Records provided.
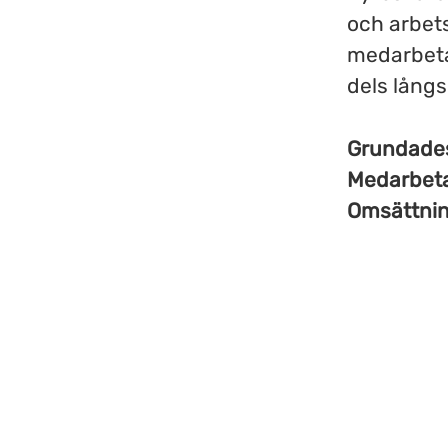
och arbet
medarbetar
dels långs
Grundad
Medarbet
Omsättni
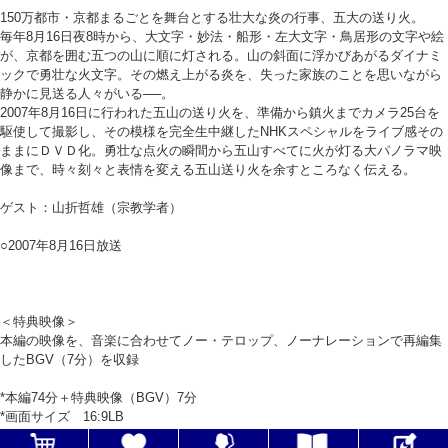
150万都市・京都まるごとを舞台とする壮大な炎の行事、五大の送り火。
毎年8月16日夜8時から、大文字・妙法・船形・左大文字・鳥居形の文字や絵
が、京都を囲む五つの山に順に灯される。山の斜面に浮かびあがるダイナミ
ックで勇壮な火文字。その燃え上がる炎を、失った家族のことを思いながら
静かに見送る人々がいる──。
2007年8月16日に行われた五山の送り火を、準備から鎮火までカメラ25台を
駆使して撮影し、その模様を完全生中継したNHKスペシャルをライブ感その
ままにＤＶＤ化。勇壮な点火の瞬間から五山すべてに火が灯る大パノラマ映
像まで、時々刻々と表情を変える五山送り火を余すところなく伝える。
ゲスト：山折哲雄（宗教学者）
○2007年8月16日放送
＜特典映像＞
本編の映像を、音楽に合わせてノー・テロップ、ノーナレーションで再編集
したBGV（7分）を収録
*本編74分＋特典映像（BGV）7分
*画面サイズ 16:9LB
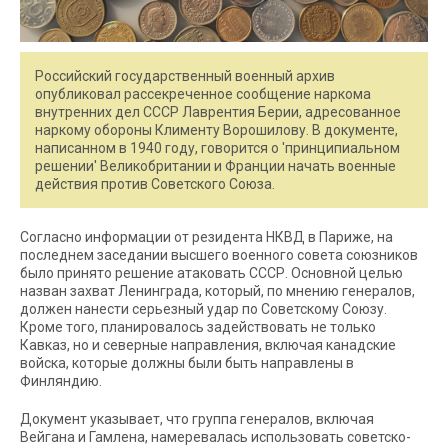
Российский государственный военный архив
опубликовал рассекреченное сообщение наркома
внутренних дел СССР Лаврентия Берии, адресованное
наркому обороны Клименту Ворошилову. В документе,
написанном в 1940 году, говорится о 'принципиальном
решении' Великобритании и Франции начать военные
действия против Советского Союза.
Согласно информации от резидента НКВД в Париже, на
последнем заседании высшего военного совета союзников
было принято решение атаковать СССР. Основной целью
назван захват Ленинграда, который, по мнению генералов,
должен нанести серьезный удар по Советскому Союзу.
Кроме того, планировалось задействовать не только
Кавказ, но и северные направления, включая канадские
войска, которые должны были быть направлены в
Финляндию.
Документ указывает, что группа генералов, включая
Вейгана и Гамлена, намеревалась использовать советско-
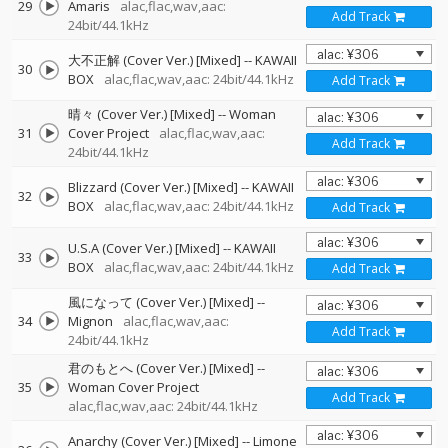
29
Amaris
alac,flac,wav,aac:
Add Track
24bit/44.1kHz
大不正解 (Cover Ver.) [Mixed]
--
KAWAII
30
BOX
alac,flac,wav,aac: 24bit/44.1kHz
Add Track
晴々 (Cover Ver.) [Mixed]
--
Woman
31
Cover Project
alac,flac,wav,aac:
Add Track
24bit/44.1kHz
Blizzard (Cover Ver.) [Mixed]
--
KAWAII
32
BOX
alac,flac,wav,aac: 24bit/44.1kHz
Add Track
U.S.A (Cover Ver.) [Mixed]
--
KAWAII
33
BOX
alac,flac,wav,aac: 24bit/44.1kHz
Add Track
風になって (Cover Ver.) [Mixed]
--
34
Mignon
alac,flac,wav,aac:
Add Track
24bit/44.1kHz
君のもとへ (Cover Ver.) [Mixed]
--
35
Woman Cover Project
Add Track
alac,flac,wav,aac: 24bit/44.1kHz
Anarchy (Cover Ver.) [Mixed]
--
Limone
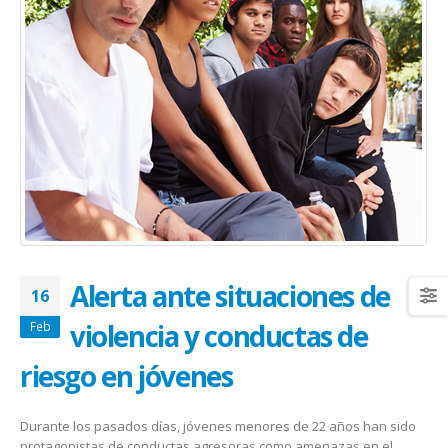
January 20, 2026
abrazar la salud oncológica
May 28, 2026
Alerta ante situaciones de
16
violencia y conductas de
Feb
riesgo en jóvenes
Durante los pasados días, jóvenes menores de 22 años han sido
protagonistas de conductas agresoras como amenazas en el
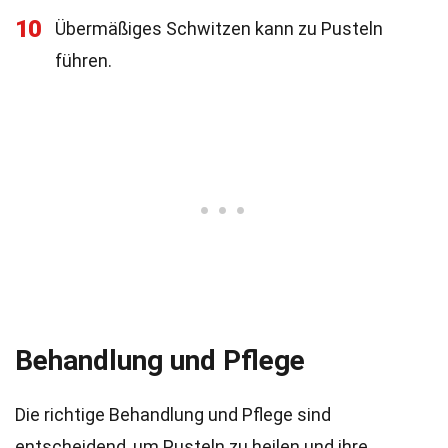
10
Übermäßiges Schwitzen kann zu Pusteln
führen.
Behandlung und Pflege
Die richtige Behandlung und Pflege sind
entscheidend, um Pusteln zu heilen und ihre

What you have to do.
Every line in the data above that includes the word "jóvenes" should be copied.

Response to the exercise.
riesgo en jóvenes
Durante los pasados días, jóvenes menores de 22 años han sido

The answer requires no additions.